C’est que la pinte a quelques atouts: elle est logée en plein cœur du village, dans un bel immeuble orné d’un clocheton, avec un grand parking gratuit juste en face et une belle terrasse (voir la photo ci-dessous) pouvant accueillir en été jusqu’à 60 convives. À l’intérieur, il y a d’un côté le café, avec ses vieilles tables et ses chaises patinées, son haut comptoir, sa télé, la table haute qui accueille le «coin des copains», et surtout la cagnotte que la tenancière a rétablie dès son arrivée. De l’autre côté, il y a la salle à manger, où l’on vient en salopette, en col blanc, en tenue de cycliste ou avec une poussette, des villages voisins ou de Genève, tout aussi prisée à midi pour y déguster le menu du jour mitonné par le chef de cuisine.

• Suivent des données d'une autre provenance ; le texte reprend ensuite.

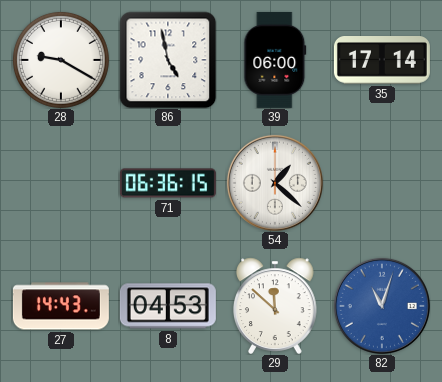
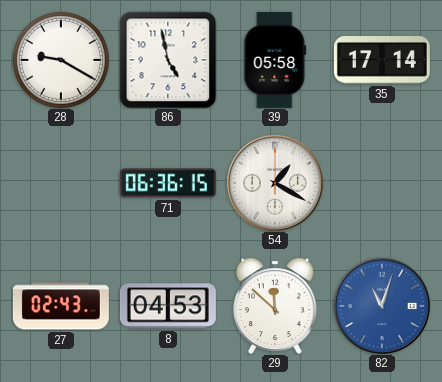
39: 06:00 -> 05:58
54: 1:22 -> 1:20
27: 14:43 -> 02:43
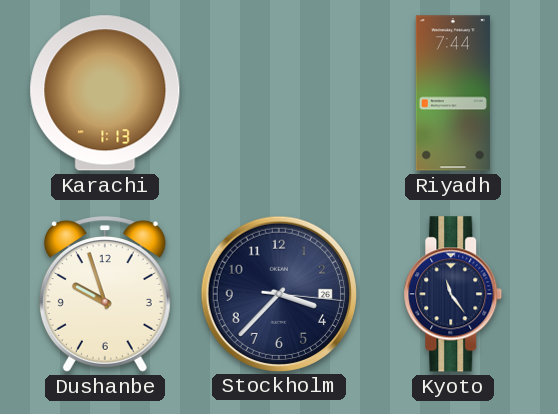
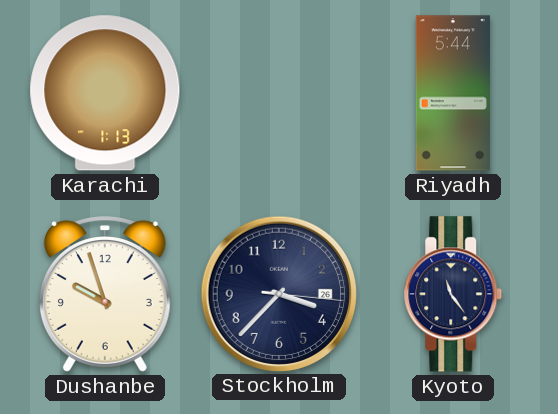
Riyadh: 7:44 -> 5:44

Avant de reprendre Ze Pinte avec sa compagne, Christophe Schneider, dit «Kiki», a longtemps tenu le Bœuf Rouge à Crassier et est connu loin à la ronde pour ses plats mitonnés, dont la langue aux câpres, servie à la pinte tous les premiers jeudis du mois, ou des classiques comme les rognons de veau ou le jambon à l’os et gratin, servis tous les dimanches.

Certes, les mentalités ont changé. Les vieux du village n’y sont plus installés chaque samedi et dimanche devant un verre de blanc. «Sauf moi, car tout me plaît dans ce bistrot. L’accueil chaleureux et son décor, sympa dedans comme dehors», complimente Raymond Blanchard, un Signéran retraité de chez Caterpillar. Il est attablé au bistrot avec Guillaume Tecon, l’un des vignerons du village, qui vient de livrer son vin à la pinte. «On est tous ravis de l’accueil et de l’ambiance que Valérie a créés ici. En plus, tout y est fleuri, propre et sympathique», commente le jeune viticulteur.

«On doit être là pour les gens du village comme pour les gens de passage»

Si, dans la journée, le client se fait parfois rare, la patronne tient à ouvrir de 7h30 à 23h. «C’est un choix car on doit être là pour les gens du village comme pour les gens de passage, que ce soit des employés ou des randonneurs à pied ou à vélo», estime Valérie Tachet, qui n’oubliera pas de sitôt la tornade qui a passé par sa terrasse il y a deux ans. «Curieusement, les verres sont restés sur les tables, mais les parasols ouverts ont été emportés à des dizaines de mètres de hauteur. On en a retrouvé un plus tard au cimetière!»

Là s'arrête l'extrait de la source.